Vale reports Q3 earnings of US$23.4 million
Wednesday, October 31 2012 - 12:25 AM WIB
IDX-listed PT Vale Indonesia Tbk recently stated it achieved a strong performance in the third quarter of this year of 20,418 tons, resulting from a successful ramp‐up of the upgraded Electrical Furnace 2 operation.
The company stated it produced 23% more nickel in matte and delivered 29% more nickel in matte to its customers in the third quarter compared to the second quarter of 2012, from 16,534 tons to 21,345 tons.
PT Vale also produced 49,411 tons of nickel in matte during the first nine months of 2012. In the same period, the company shipped 50,611 tons of nickel in matte, which was slightly lower than the deliveries for the first nine months of 2011, while its average realized price for the third quarter of 2012 was US$12,570 per ton, which was 9% lower than the 2Q12 average realized price. Even with the decline in price, the Company recorded 17% higher sales in 3Q12 than in 2Q12 because of the higher volume of nickel in matte deliveries.
"The average price of nickel in matte realized by the company for the first nine months of 2012 was 29% lower than the average price achieved in the same period of 2011, resulting from 31% lower sales in the period compared to the corresponding period in 2011," the company said.
Although Vale sold 17 percent more nickel in matte in Q3, its total cost of goods sold (COGS) increased only by 3% compared to the the previous quarter. This is mainly related to higher operation efficiency and lower prices for fuel and consumables, in which Vale consumed 670,143 barrels of High Sulphur Fuel Oil (HSFO) at an average cost of US$107.49 per barrel compared to 554,226 barrels at an average cost of US$116.33 per barrel in the previous quarter.

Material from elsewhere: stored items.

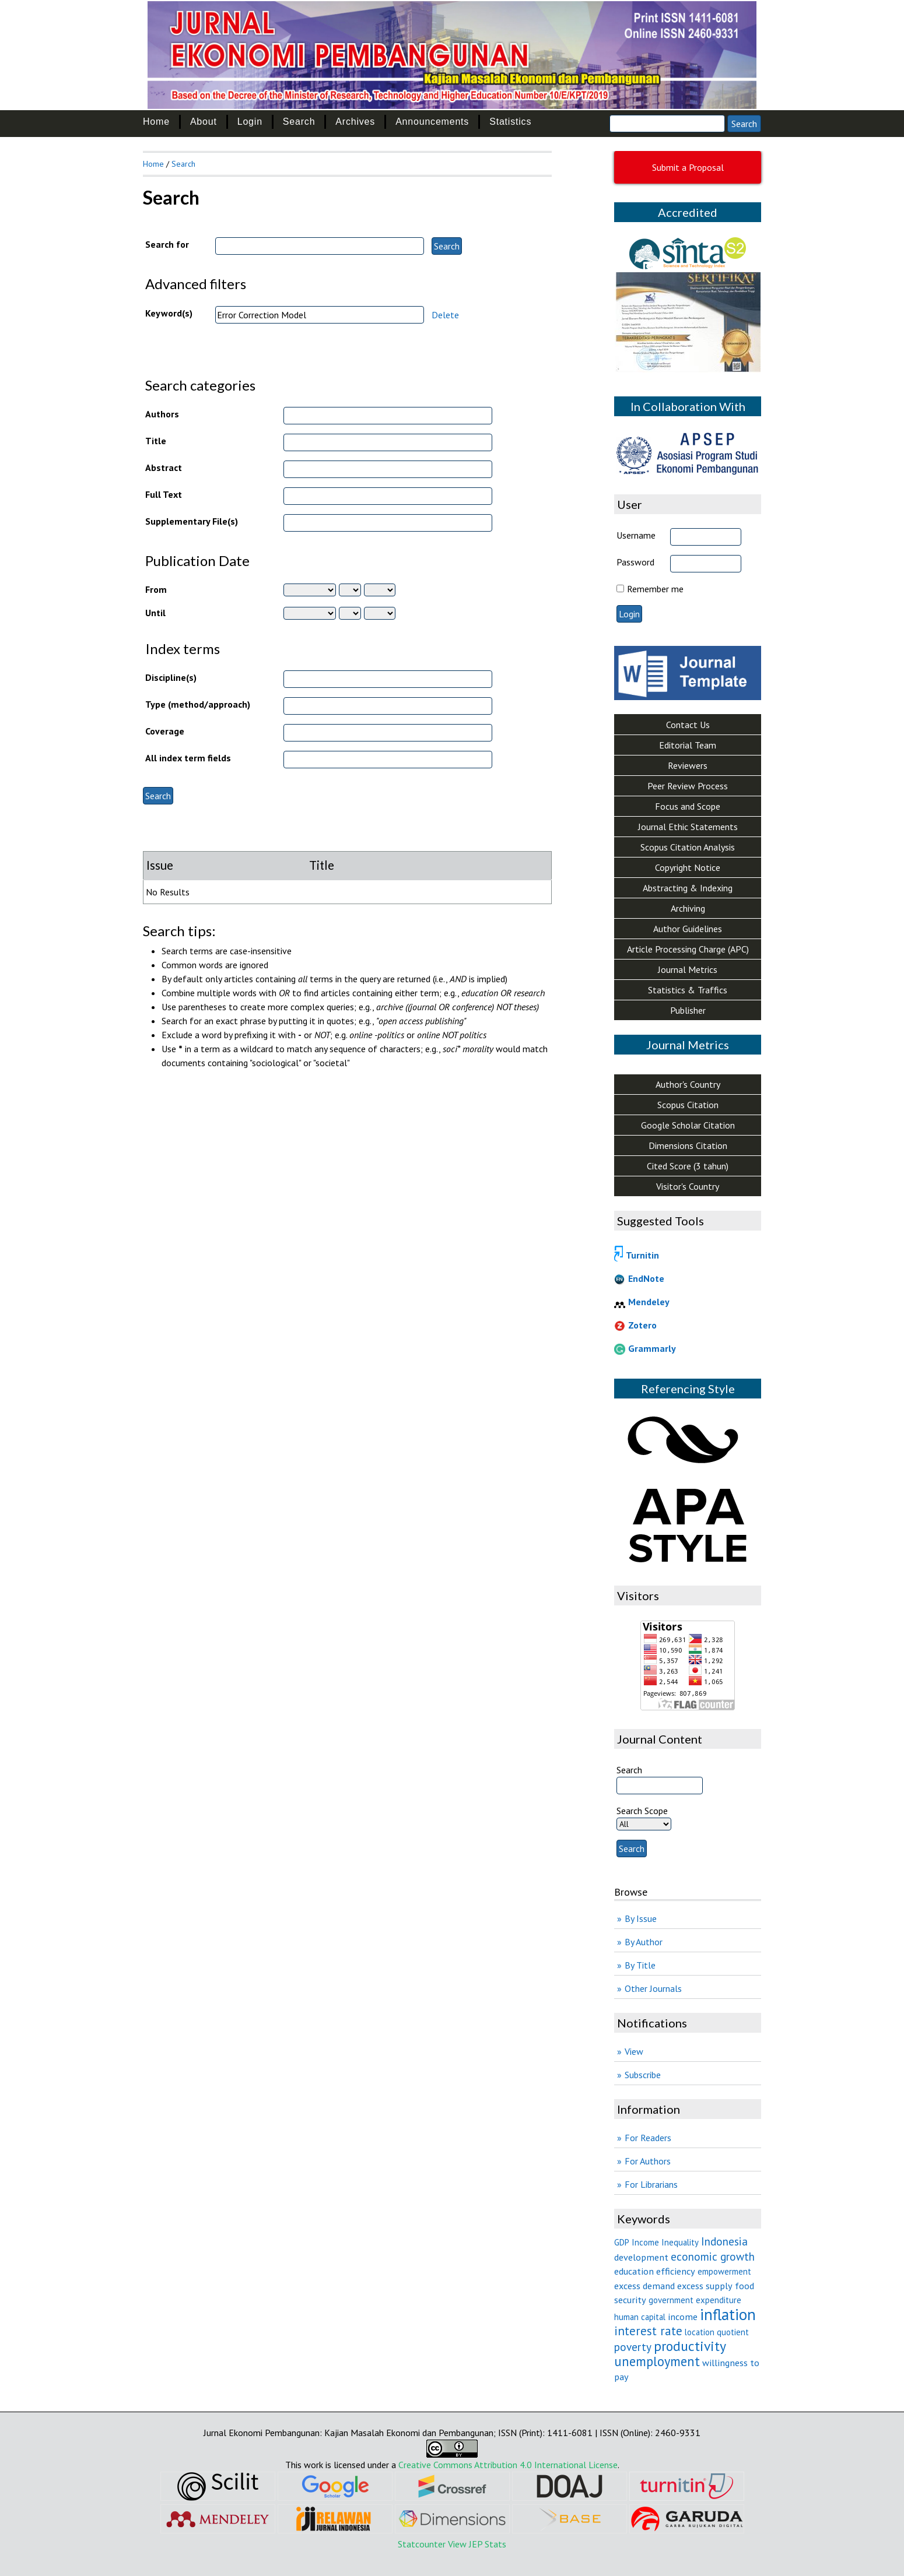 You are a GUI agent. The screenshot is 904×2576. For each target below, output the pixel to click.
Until (155, 612)
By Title (640, 1965)
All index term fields (188, 758)
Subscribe (643, 2075)
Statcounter (422, 2544)
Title (155, 441)
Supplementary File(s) (191, 521)
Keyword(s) (168, 313)
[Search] (667, 123)
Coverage (164, 731)
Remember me (655, 589)
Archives (355, 121)
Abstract (163, 467)
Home (156, 121)
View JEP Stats (477, 2544)
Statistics (510, 121)
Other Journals (653, 1988)
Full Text (163, 494)
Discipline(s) (171, 677)
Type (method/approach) (197, 704)
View (634, 2051)
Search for (167, 244)
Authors (162, 414)
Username (636, 535)
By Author (644, 1942)
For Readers (648, 2137)
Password (635, 562)
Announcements (432, 121)
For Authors (648, 2161)
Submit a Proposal (688, 167)
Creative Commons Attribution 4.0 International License (508, 2464)
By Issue (641, 1918)
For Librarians (651, 2184)
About (203, 121)
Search (299, 121)
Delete (445, 315)
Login (249, 121)
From (156, 589) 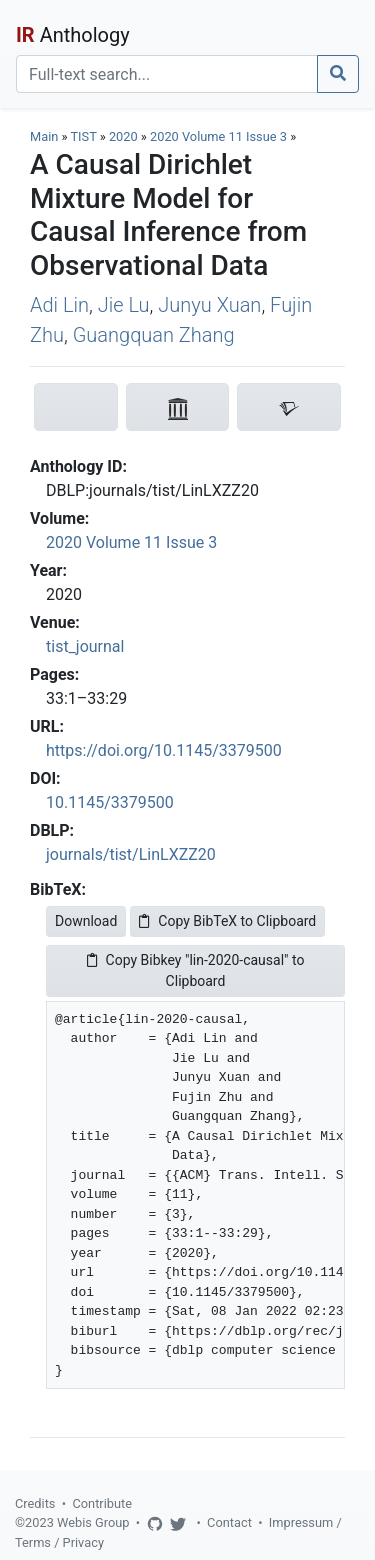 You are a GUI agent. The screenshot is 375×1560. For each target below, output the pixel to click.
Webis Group (93, 1522)
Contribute (102, 1503)
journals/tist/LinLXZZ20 (131, 854)
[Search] (167, 74)
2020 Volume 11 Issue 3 (220, 136)
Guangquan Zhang (154, 335)
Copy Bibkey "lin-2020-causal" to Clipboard (196, 970)
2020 (123, 136)
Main (44, 136)
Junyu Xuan (209, 305)
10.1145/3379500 (110, 802)
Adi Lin (59, 305)
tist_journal (85, 646)
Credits (35, 1503)
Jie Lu (124, 305)
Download (86, 921)
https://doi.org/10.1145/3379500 (164, 750)
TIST (83, 136)
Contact (229, 1522)
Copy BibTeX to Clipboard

In 3Q12, the Company also used 13,854 kilolitres of diesel fuel at an average cost of US$0.85 per litre while in 2Q12 it consumed 13,222 kilolitres at an average cost of US$0.90 per litre.
The COGS for the first nine months of 2012 was US$596 million compared to US$532 million in the first nine months of 2011. The 12 % increase is mainly related to services and contracts and employment costs. Earnings before interest, taxes, depreciation and amortization (EBITDA) totaled US$59.7 million in 3Q, compared to US$30.9 million in 2Q. Higher EBITDA recorded in 3Q12 than in 2Q12 was due to increased deliveries to customers and lower costs per metric ton partially offset by a lower average realized price during the period. EBITDA achieved in the first nine months of 2012 was 75% lower than in the same period of 2011, mainly due to a lower average realized price.
The company recorded earnings of US$23.4 million in 3Q (US$0.0024 per share) compared to US$1.7 million (US$0.0002 per share) achieved in 2Q. Meanwhile, earnings for the nine month period ended September 30, 2012 and 2011 were US$28.9 million and US$319.9 million, respectively.
Vale?s cash and cash equivalents as of September 30, 2012 and June 30, 2012 were US$171.7 million and US$138.5 million respectively.
In 3Q, the company spent another US$31 million in capital expenditures, primarily for the sustainability of operation and the Dryer Coal Conversion Project (CCP), which is to improve cost efficiency. Construction of the Dryer CCP is on schedule to be and is expected to be completed at the end of 2012 and commissioned in the first quarter of 2013.
"We believe that the 3Q12 operational performance can still be improved based on the progress of the Operational and Maintenance Improvement Program (OMIP) and other initiatives. PT Vale is also aiming higher production targets in the next quarters," the company said, adding that it plans to increase its production capacity to 120,000 tons per year in the long term.